In the construction world, the contract is critical. A solid contract outlines the responsibilities and expectations of each party and the consequences if one party fails to meet those obligations. A contract may also include steps for resolving any disputes between the two parties, and often, one of those steps is arbitration. Arbitration is a form of alternative dispute resolution that many choose as a way to avoid taking the matter to court.
Because a litigated dispute can be costly, time-consuming and draining to a business, many construction companies include a clause in their contracts requiring arbitration to resolve disputes. While arbitration has certain similarities to a trial, it also has a number of advantages over litigation, such as the following:
- It is less formal than a trial.
- It may be less expensive if one’s company can keep the costs down.
- Matters resolve more quickly because there is no discovery phase or time-consuming motions.
- The outcome and details remain private.
- Both parties have a say in who the arbitrator or panel will be.
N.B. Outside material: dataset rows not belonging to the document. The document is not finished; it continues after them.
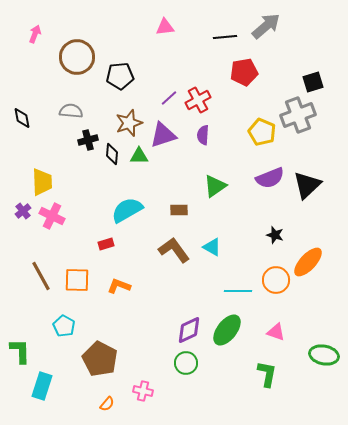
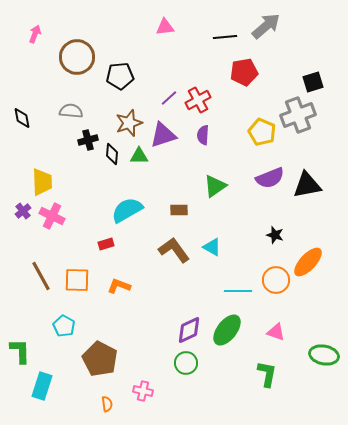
black triangle at (307, 185): rotated 32 degrees clockwise
orange semicircle at (107, 404): rotated 49 degrees counterclockwise
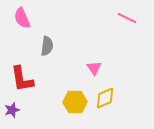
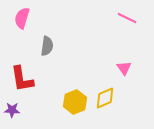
pink semicircle: rotated 40 degrees clockwise
pink triangle: moved 30 px right
yellow hexagon: rotated 20 degrees counterclockwise
purple star: rotated 21 degrees clockwise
Through arbitration, a panel or single arbitrator hears both sides of the case. However, the rules of evidence are not the same as in litigation. For example, hearsay that a court would exclude may be acceptable in arbitration. For this reason, any construction company who is facing arbitration to settle a contract dispute would be wise to have the legal counsel of an attorney who has experience with the nuances of this complex form of dispute resolution.